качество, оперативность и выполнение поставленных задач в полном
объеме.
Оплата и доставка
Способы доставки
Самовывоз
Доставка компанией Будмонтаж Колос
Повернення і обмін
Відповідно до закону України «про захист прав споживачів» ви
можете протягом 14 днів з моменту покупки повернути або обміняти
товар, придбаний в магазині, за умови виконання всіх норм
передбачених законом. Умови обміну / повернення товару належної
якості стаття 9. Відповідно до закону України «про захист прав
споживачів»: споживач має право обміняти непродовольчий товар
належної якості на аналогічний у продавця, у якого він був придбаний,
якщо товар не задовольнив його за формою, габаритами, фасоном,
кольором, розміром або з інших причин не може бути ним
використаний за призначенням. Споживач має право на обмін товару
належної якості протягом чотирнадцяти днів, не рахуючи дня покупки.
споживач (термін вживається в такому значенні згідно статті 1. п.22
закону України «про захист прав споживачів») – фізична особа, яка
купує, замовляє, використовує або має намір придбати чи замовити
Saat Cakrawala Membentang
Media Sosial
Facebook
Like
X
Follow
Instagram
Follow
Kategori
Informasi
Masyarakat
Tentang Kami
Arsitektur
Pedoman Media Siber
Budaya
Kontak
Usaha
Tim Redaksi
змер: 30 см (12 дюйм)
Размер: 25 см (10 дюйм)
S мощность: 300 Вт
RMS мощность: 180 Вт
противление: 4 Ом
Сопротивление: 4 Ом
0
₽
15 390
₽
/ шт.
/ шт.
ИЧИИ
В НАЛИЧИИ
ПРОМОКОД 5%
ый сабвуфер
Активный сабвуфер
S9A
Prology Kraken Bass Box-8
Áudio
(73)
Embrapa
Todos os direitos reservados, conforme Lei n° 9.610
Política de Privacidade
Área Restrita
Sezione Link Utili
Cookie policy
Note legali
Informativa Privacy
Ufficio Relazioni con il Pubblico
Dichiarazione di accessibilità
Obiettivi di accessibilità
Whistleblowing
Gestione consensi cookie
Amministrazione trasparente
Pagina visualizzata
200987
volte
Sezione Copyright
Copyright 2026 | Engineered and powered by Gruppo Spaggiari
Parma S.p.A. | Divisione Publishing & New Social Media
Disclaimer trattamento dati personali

* Prompt *
Print, from the entries above, the line with "кольором, розміром або", the line with "Sezione Link Utili" and all lines between them, exactly and with nothing else.

* Exercise output *
кольором, розміром або з інших причин не може бути ним
використаний за призначенням. Споживач має право на обмін товару
належної якості протягом чотирнадцяти днів, не рахуючи дня покупки.
споживач (термін вживається в такому значенні згідно статті 1. п.22
закону України «про захист прав споживачів») – фізична особа, яка
купує, замовляє, використовує або має намір придбати чи замовити
Saat Cakrawala Membentang
Media Sosial
Facebook
Like
X
Follow
Instagram
Follow
Kategori
Informasi
Masyarakat
Tentang Kami
Arsitektur
Pedoman Media Siber
Budaya
Kontak
Usaha
Tim Redaksi
змер: 30 см (12 дюйм)
Размер: 25 см (10 дюйм)
S мощность: 300 Вт
RMS мощность: 180 Вт
противление: 4 Ом
Сопротивление: 4 Ом
0
₽
15 390
₽
/ шт.
/ шт.
ИЧИИ
В НАЛИЧИИ
ПРОМОКОД 5%
ый сабвуфер
Активный сабвуфер
S9A
Prology Kraken Bass Box-8
Áudio
(73)
Embrapa
Todos os direitos reservados, conforme Lei n° 9.610
Política de Privacidade
Área Restrita
Sezione Link Utili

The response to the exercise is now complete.